### Problem statement
Starting at the line below that contains "Cuba, Venezuela, Iran, Yemen, Arabia", print each line through the end of the records exactly as it appears.

[Collected data]
┄┄┄┄┄┄┄┄┄┄┄┄┄┄┄┄┄┄┄┄

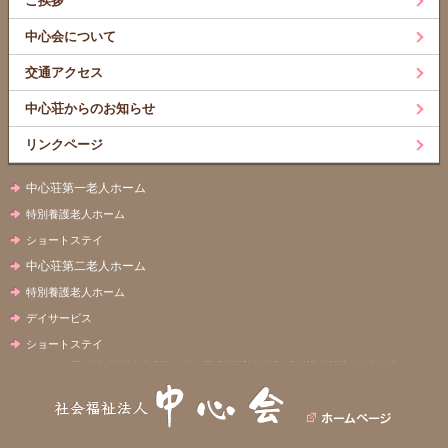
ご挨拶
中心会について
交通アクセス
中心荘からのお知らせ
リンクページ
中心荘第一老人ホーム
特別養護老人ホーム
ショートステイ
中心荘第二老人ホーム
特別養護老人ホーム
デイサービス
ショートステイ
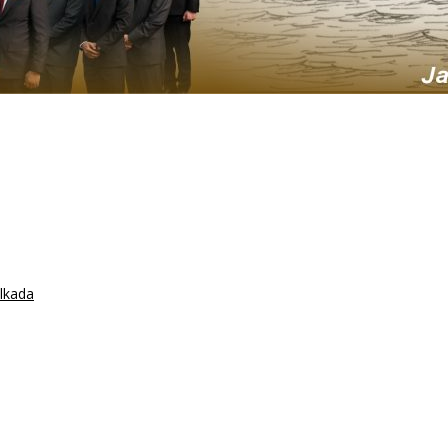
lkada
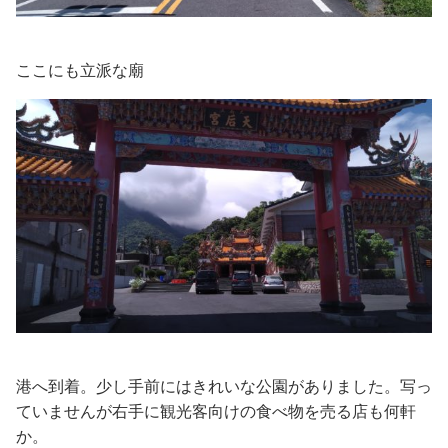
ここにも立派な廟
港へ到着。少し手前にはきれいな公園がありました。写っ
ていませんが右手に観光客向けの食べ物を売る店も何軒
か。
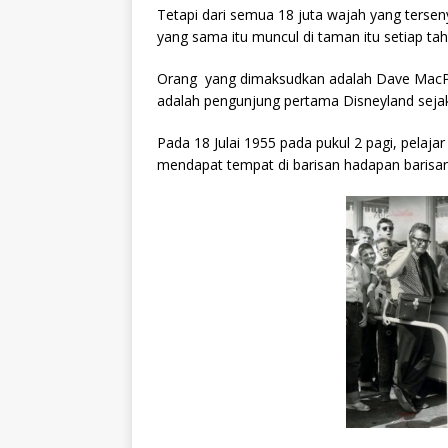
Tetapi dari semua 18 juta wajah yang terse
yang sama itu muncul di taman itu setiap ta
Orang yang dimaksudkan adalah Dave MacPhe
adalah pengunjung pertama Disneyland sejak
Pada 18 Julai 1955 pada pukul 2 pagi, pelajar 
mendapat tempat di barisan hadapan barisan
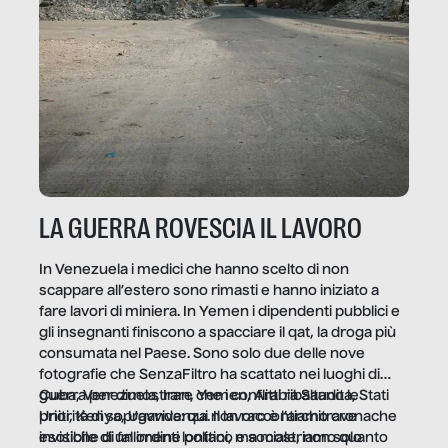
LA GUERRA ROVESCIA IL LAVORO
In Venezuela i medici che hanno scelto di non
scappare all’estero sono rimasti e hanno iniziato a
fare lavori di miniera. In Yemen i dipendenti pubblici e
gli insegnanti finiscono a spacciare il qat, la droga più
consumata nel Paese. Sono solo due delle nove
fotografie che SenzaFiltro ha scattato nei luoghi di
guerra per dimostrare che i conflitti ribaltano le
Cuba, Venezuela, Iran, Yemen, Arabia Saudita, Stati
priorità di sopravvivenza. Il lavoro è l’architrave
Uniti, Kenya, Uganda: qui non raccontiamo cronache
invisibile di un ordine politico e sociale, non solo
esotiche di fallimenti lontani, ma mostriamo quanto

┄┄┄┄┄┄┄┄┄┄┄┄┄┄┄┄┄┄┄┄

### Written answer
Cuba, Venezuela, Iran, Yemen, Arabia Saudita, Stati
priorità di sopravvivenza. Il lavoro è l’architrave
Uniti, Kenya, Uganda: qui non raccontiamo cronache
invisibile di un ordine politico e sociale, non solo
esotiche di fallimenti lontani, ma mostriamo quanto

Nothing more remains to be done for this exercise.